Dr. Raymond Rodriguez

Director of the Center of Excellence in Nutritional Genomics at the University of California, Davis

Building 003 Auditorium
January 23, 2008
10:30 AM



Dr. Rodriguez is a Professor in the Section of Molecular & Cellular Biology and Director of the Center of Excellence in Nutritional Genomics at the University of California, Davis. After receiving his Ph.D. at the University of California, Santa Cruz in 1974, he was an A.P. Giannini Foundation Postdoctoral Fellow in the laboratory of Herbert W. Boyer at UC San Francisco Medical Center. While at UCSF, Dr. Rodriguez developed molecular cloning technologies that now serve as the foundation of the modern biotechnology industry.

Dr. Rodriguez joined the faculty at the UC Davis in 1977 and is actively involved in research and teaching at the undergraduate and graduate level. In 1988, Dr. Rodriguez was a Distinguished Visiting Professor in the International Center for Biotechnology at Osaka University, Japan, and in 1991, he was a Visiting Scientist with the Human Genome Project at the Lawrence Livermore National Laboratory. From 1989 to 1992, Dr. Rodriguez founded and chaired the International Rice Genome Organization - a group that helped establish the framework for the sequencing of the rice genome.

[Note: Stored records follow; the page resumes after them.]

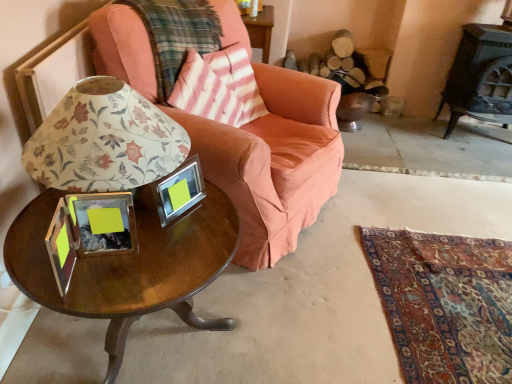 Question: Considering the relative positions of clear glass picture frame at center and matte pink fabric chair at center in the image provided, is clear glass picture frame at center to the right of matte pink fabric chair at center from the viewer's perspective?

Choices:
 (A) yes
 (B) no

Answer: (B)

Question: Is clear glass picture frame at center aimed at matte pink fabric chair at center?

Choices:
 (A) no
 (B) yes

Answer: (A)

Question: Is clear glass picture frame at center closer to the viewer compared to matte pink fabric chair at center?

Choices:
 (A) yes
 (B) no

Answer: (A)

Question: From the image's perspective, does clear glass picture frame at center appear lower than matte pink fabric chair at center?

Choices:
 (A) yes
 (B) no

Answer: (A)

Question: Is clear glass picture frame at center smaller than matte pink fabric chair at center?

Choices:
 (A) no
 (B) yes

Answer: (B)

Question: Is clear glass picture frame at center not inside matte pink fabric chair at center?

Choices:
 (A) yes
 (B) no

Answer: (A)

Question: Is velvet orange swivel chair at center oriented towards matte pink fabric chair at center?

Choices:
 (A) yes
 (B) no

Answer: (B)

Question: Can you confirm if velvet orange swivel chair at center is wider than matte pink fabric chair at center?

Choices:
 (A) no
 (B) yes

Answer: (A)

Question: Is velvet orange swivel chair at center positioned beyond the bounds of matte pink fabric chair at center?

Choices:
 (A) yes
 (B) no

Answer: (A)

Question: Is velvet orange swivel chair at center positioned behind matte pink fabric chair at center?

Choices:
 (A) no
 (B) yes

Answer: (B)

Question: Is velvet orange swivel chair at center at the left side of matte pink fabric chair at center?

Choices:
 (A) yes
 (B) no

Answer: (B)

Question: Is matte pink fabric chair at center a part of velvet orange swivel chair at center?

Choices:
 (A) yes
 (B) no

Answer: (B)

Question: Considering the relative sizes of pink striped fabric pillow at upper center and floral paper lampshade at center in the image provided, is pink striped fabric pillow at upper center shorter than floral paper lampshade at center?

Choices:
 (A) no
 (B) yes

Answer: (B) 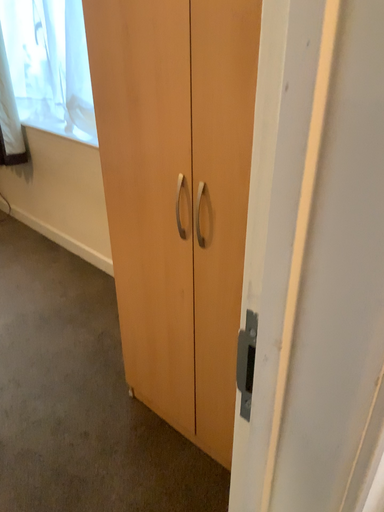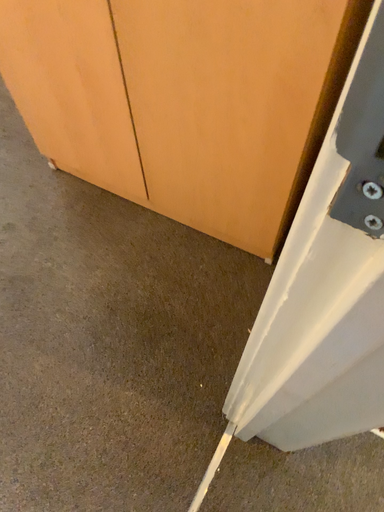 Question: Which way did the camera rotate in the video?

Choices:
 (A) rotated left
 (B) rotated right

Answer: (B)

In 2000, Dr. Rodriguez co-founded the Laboratory for High Performance Computing and Informatics in the Section of Molecular & Cellular Biology at UC Davis and in 2003 he became director of the NIH Center of Excellence for Nutritional Genomics. Dr. Rodriguez is a member of numerous scientific organizations and committees and he has served as an advisor to the NIH since 1988.

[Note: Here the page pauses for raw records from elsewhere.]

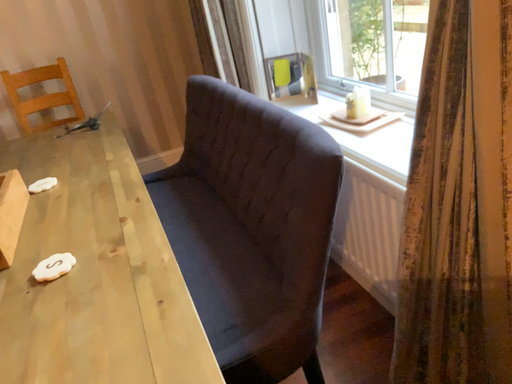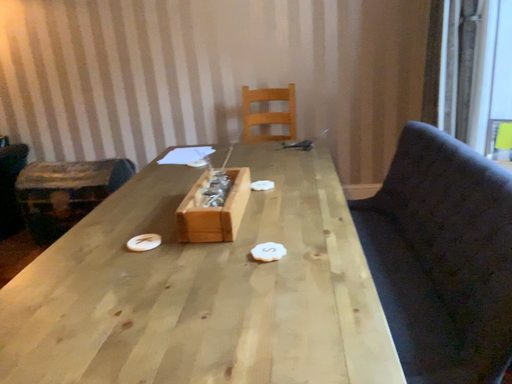 Question: Which way did the camera rotate in the video?

Choices:
 (A) rotated upward
 (B) rotated downward

Answer: (A) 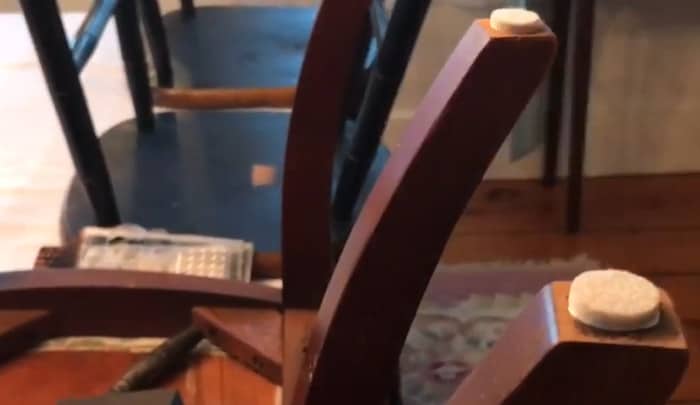 Identify the location of rug. (448, 330). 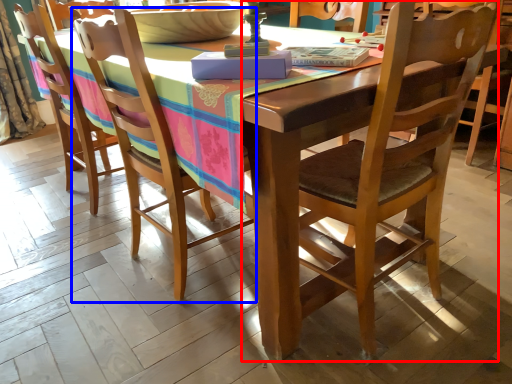 Question: Which point is further to the camera, chair (highlighted by a red box) or chair (highlighted by a blue box)?

Choices:
 (A) chair
 (B) chair

Answer: (B) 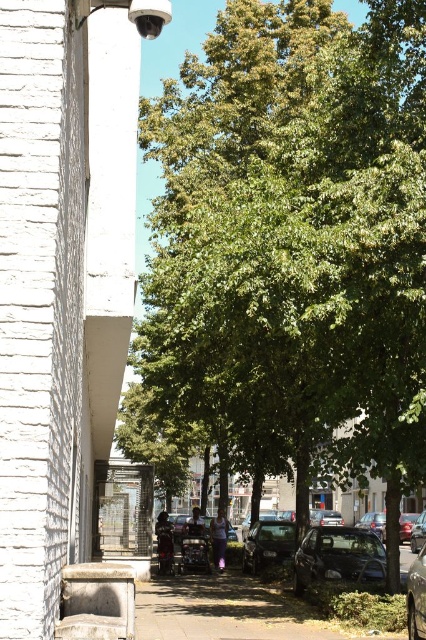 You are standing at the point marked by the coordinates point (x=291, y=241) in the image. What object are you facing?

He has published numerous articles and books on molecular biology and biotechnology and currently holds 16 U.S. patents. His latest book is, Nutritional Genomics: Discovering the Path to Personalized Nutrition (J. Kaput and R.L. Rodriguez, eds. Wiley & Sons, 2006). In 1993, Dr. Rodriguez founded Ventria Bioscience Inc., a privately held California-based biotechnology company manufacturing disease-fighting therapeutic and nutritional proteins from plants. His current research focus is nutritional epigenomics or the study of how plant-based dietary factors alter human gene activity by chromatin modification.